Five things we learned about syrup during on-campus workshop

Belknap Campus was site of a sticky, sweet lesson in food literacy

 

Lyndon resident and maple syrup maker Dave Barker visited Belknap Campus this month to teach students and the public the basics of tapping trees and making maple syrup. A public workshop Feb. 13 attracted several syrup hobbyists, including a farmer from Washington County. The workshop included a tapping demonstration at Garden Commons, which has four red maples, and a chance to taste fresh syrup Barker had made just the day before (and left attendees wishing for a stack of pancakes, or at least bigger spoons).

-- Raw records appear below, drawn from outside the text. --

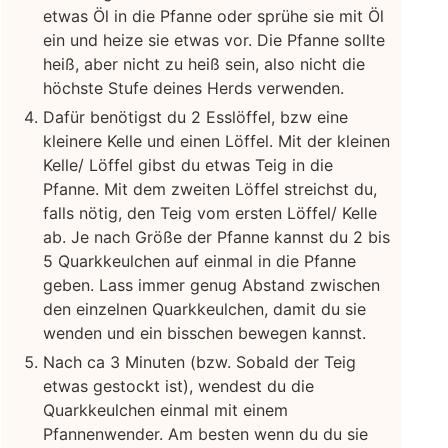
etwas Öl in die Pfanne oder sprühe sie mit Öl
ein und heize sie etwas vor. Die Pfanne sollte
heiß, aber nicht zu heiß sein, also nicht die
höchste Stufe deines Herds verwenden.
Dafür benötigst du 2 Esslöffel, bzw eine
kleinere Kelle und einen Löffel. Mit der kleinen
Kelle/ Löffel gibst du etwas Teig in die
Pfanne. Mit dem zweiten Löffel streichst du,
falls nötig, den Teig vom ersten Löffel/ Kelle
ab. Je nach Größe der Pfanne kannst du 2 bis
5 Quarkkeulchen auf einmal in die Pfanne
geben. Lass immer genug Abstand zwischen
den einzelnen Quarkkeulchen, damit du sie
wenden und ein bisschen bewegen kannst.
Nach ca 3 Minuten (bzw. Sobald der Teig
etwas gestockt ist), wendest du die
Quarkkeulchen einmal mit einem
Pfannenwender. Am besten wenn du du sie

Here are five things we learned during the workshop about making syrup:

  1. Sugar maples aren’t the only trees used for syrup, at least for the home hobbyist. Trees such as sycamores and red maples can also be tapped. Sugar maples are preferred by large producers for their higher sugar content and longer sap-running season, but the real secret to making delicious syrup is in the processing, when the excess water is boiled from the sap.
  2. Boiling the sap is always done over a wood fire. The No. 1 job during the off season for syrup makers is (you guessed it) chopping wood. It takes a cord of firewood wood (about 85 cubic feet) to make just one gallon of syrup.
  3. Barker has helped students tap trees on Belknap Campus, but he has also been given permission to tap trees on Shelby Campus for his own use. He has tapped about 70 trees on Shelby Campus and the surrounding neighborhood, and he uses metal buckets to keep things aesthetically pleasing.
  4. Federal Grove in Auburn, Kentucky, (near Bowling Green) is the southernmost commercial producer of maple syrup in the United States.
  5. Sap is between 1 percent and 3 percent sugar and looks like water. “If you drink it, it is very delicious,” Barker says. “It’s very refreshing.” These days, maple “water” is sold in grocery stores like Kroger, Whole Foods and Walmart.